日本株も売られ過ぎ、円高もむしろ歓迎すれば、今こそチャンスだ
世界の金融不安から ドル売りとなりましたが、いやユーロも危ないということで売られ、
結果消去法での円高だそうです。円高になると輸出が難しくなるので、「不景気になる」と
経済評論家等は解説しますが、アイスランドや韓国のように自国通貨を売られその価値が
半分等になり国家破綻まで心配されることを考えれば、はるかに有りがたいことです。
また日本の株式市場も売られ過ぎです。トヨタやパナソニック等輸出割合が大きい企業の
売り上げが落ち込むという話であり、米国の金融会社の様に、その損失が確定すら出来
ないような不透明な不良債権がある訳ではありません。読者の皆様も冷静に分析し、NHK
で放送された米国の原子力会社ウェスチンハウス社を買った東芝の如く「今こそチャンス」
の気持ちでこの激変を前向きに考えたいと思います。
暴落状態の原油価格
さてここからは、石油業界の話に移りたいと思います。
WTI価格は、11/5現在で60ドルまで下落しました。9月下旬の乱高下の時に、
「株式市場や債権市場から逃げだした投機資金は、先物市場の金や原油等手堅い商品に
戻って来るから上がる」という上昇派と「金融不安から全市場の信頼性が落ち、ヘッジ
ファンドも手元資金が必要。よって原油も下がる」という下降派に意見が分かれていましたが
今のところ後者に軍配が上がっています。
10/24のOPEC総会では、150万BDもの減産が発表されました。これはOPEC合計推定
生産量2880万BD(イラクインドネシア除く)に対して5%になりますし、推定世界生産量
8700万BD対比でも1.7%です。
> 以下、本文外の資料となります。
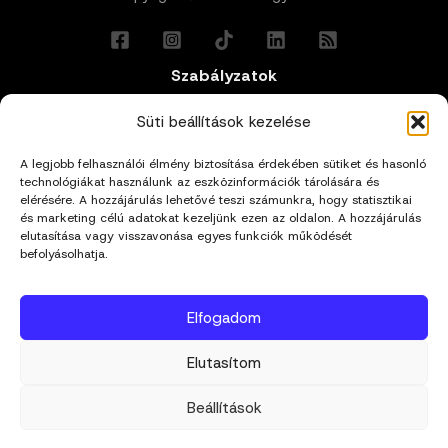
Szabályzatok
Általános Felhasználási Feltételek
Süti beállítások kezelése
A legjobb felhasználói élmény biztosítása érdekében sütiket és hasonló
Adatkezelési Tájékoztató
technológiákat használunk az eszközinformációk tárolására és
elérésére. A hozzájárulás lehetővé teszi számunkra, hogy statisztikai
Impresszum
és marketing célú adatokat kezeljünk ezen az oldalon. A hozzájárulás
elutasítása vagy visszavonása egyes funkciók működését
befolyásolhatja.
Cookie Policy (EU)
Elfogadom
Kapcsolat
Elutasítom
hello@mivagyunk.hu
Beállítások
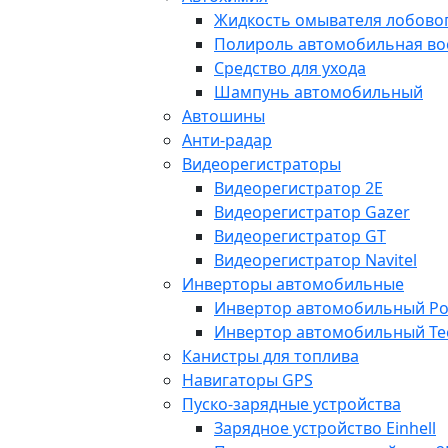
Жидкость омывателя лобовог
Полироль автомобильная во
Средство для ухода
Шампунь автомобильный
Автошины
Анти-радар
Видеорегистраторы
Видеорегистратор 2E
Видеорегистратор Gazer
Видеорегистратор GT
Видеорегистратор Navitel
Инверторы автомобильные
Инвертор автомобильный Po
Инвертор автомобильный Te
Канистры для топлива
Навигаторы GPS
Пуско-зарядные устройства
Зарядное устройство Einhell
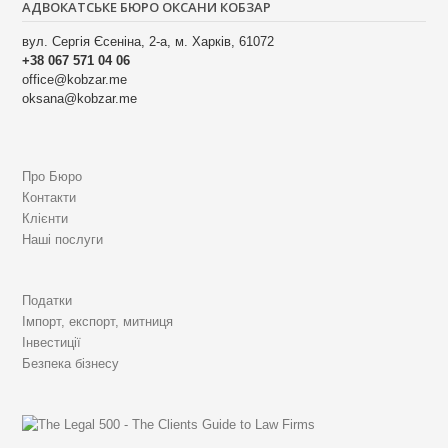
АДВОКАТСЬКЕ БЮРО ОКСАНИ КОБЗАР
a
вул. Сергія Єсеніна, 2-а, м. Харків, 61072
v
+38 067 571 04 06
office@kobzar.me
i
oksana@kobzar.me
g
a
Про Бюро
t
Контакти
i
Клієнти
Наші послуги
o
n
Податки
Імпорт, експорт, митниця
Інвестиції
Безпека бізнесу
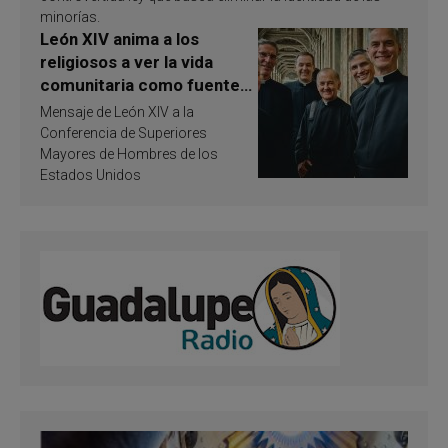
minorías.
León XIV anima a los
religiosos a ver la vida
comunitaria como fuente
de inspiración y
Mensaje de León XIV a la
santificación
Conferencia de Superiores
Mayores de Hombres de los
Estados Unidos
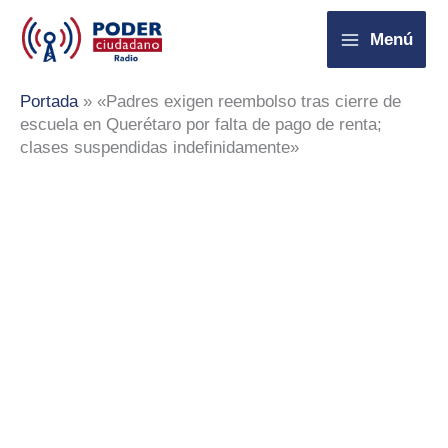
Ir
Menú
al
contenido
Portada
»
«Padres exigen reembolso tras cierre de
escuela en Querétaro por falta de pago de renta;
clases suspendidas indefinidamente»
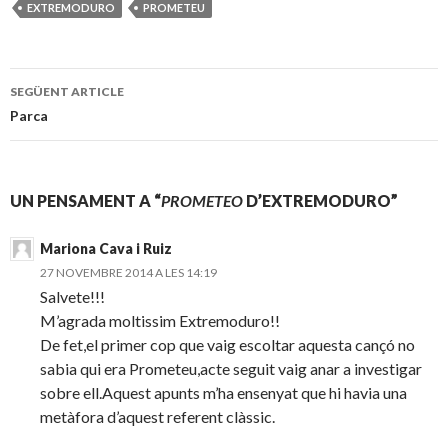
EXTREMODURO
PROMETEU
SEGÜENT ARTICLE
Navegació
Parca
pels
articles
UN PENSAMENT A “
PROMETEO
D’EXTREMODURO”
Mariona Cava i Ruiz
27 NOVEMBRE 2014 A LES 14:19
Salvete!!!
M’agrada moltissim Extremoduro!!
De fet,el primer cop que vaig escoltar aquesta cançó no
sabia qui era Prometeu,acte seguit vaig anar a investigar
sobre ell.Aquest apunts m’ha ensenyat que hi havia una
metàfora d’aquest referent clàssic.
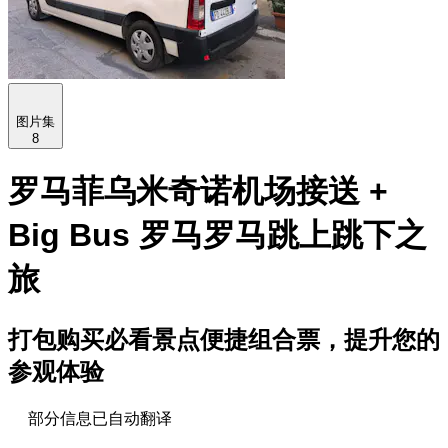
图片集
8
罗马菲乌米奇诺机场接送 +
Big Bus 罗马罗马跳上跳下之
旅
打包购买必看景点便捷组合票，提升您的
参观体验
部分信息已自动翻译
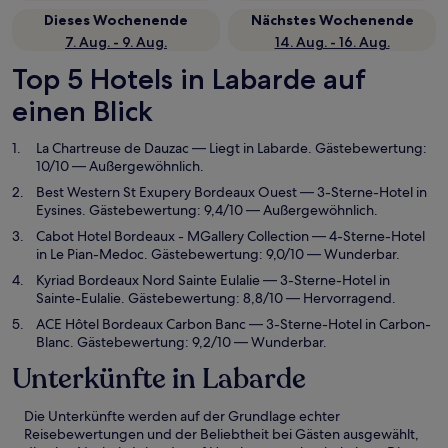
Dieses Wochenende
Nächstes Wochenende
7. Aug. - 9. Aug.
14. Aug. - 16. Aug.
Top 5 Hotels in Labarde auf
einen Blick
La Chartreuse de Dauzac
— Liegt in Labarde. Gästebewertung:
10/10 — Außergewöhnlich.
Best Western St Exupery Bordeaux Ouest
— 3-Sterne-Hotel in
Eysines. Gästebewertung: 9,4/10 — Außergewöhnlich.
Cabot Hotel Bordeaux - MGallery Collection
— 4-Sterne-Hotel
in Le Pian-Medoc. Gästebewertung: 9,0/10 — Wunderbar.
Kyriad Bordeaux Nord Sainte Eulalie
— 3-Sterne-Hotel in
Sainte-Eulalie. Gästebewertung: 8,8/10 — Hervorragend.
ACE Hôtel Bordeaux Carbon Banc
— 3-Sterne-Hotel in Carbon-
Blanc. Gästebewertung: 9,2/10 — Wunderbar.
Unterkünfte in Labarde
Die Unterkünfte werden auf der Grundlage echter
Reisebewertungen und der Beliebtheit bei Gästen ausgewählt,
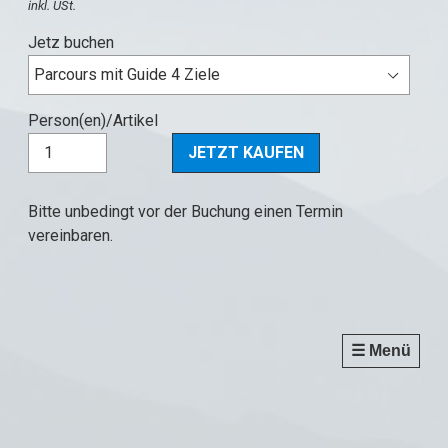
inkl. USt.
Jetz buchen
Person(en)/Artikel
Bitte unbedingt vor der Buchung einen Termin
vereinbaren.
☰ Menü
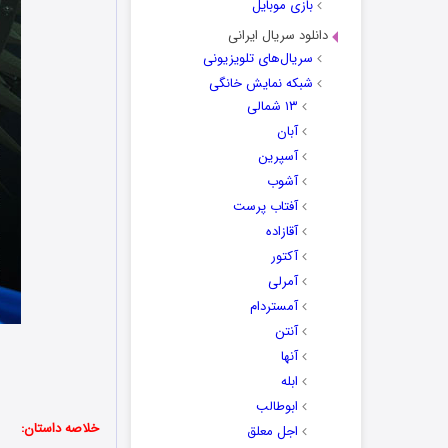
بازی موبایل
دانلود سریال ایرانی
سریال‌های تلویزیونی
شبکه نمایش خانگی
۱۳ شمالی
آبان
آسپرین
آشوب
آفتاب پرست
آقازاده
آکتور
آمرلی
آمستردام
آنتن
آنها
ابله
ابوطالب
خلاصه داستان:
اجل معلق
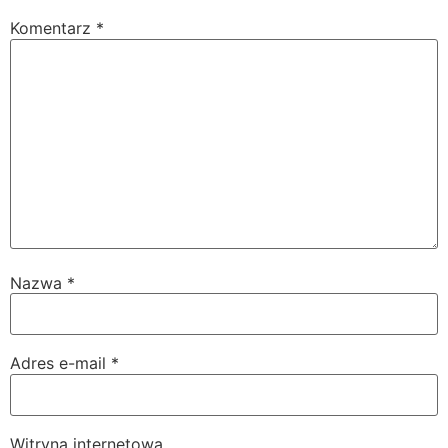
Komentarz
*
Nazwa
*
Adres e-mail
*
Witryna internetowa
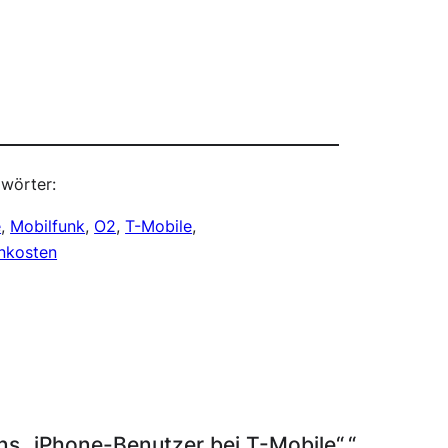
wörter:
e
, 
Mobilfunk
, 
O2
, 
T-Mobile
, 
nkosten
 „iPhone-Benutzer bei T-Mobile“.“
しかし、市場は折込済みなのか、総会後も続落です。


原油価格はどこまで下がるか
投機の世界のことなので、どこまで下がるか分かれば苦労はしませんが、やはり既に底値圏
には入っていると思います。その根拠として、産油国の国家財政の予算計画が、国にもより
ますが、大体70ドルから80ドルくらいを中心に計画されているとのことなので、長く70ドルを
割り込むようなら、結束の強くないOPECでも本気で減産してくるのではないかと思います。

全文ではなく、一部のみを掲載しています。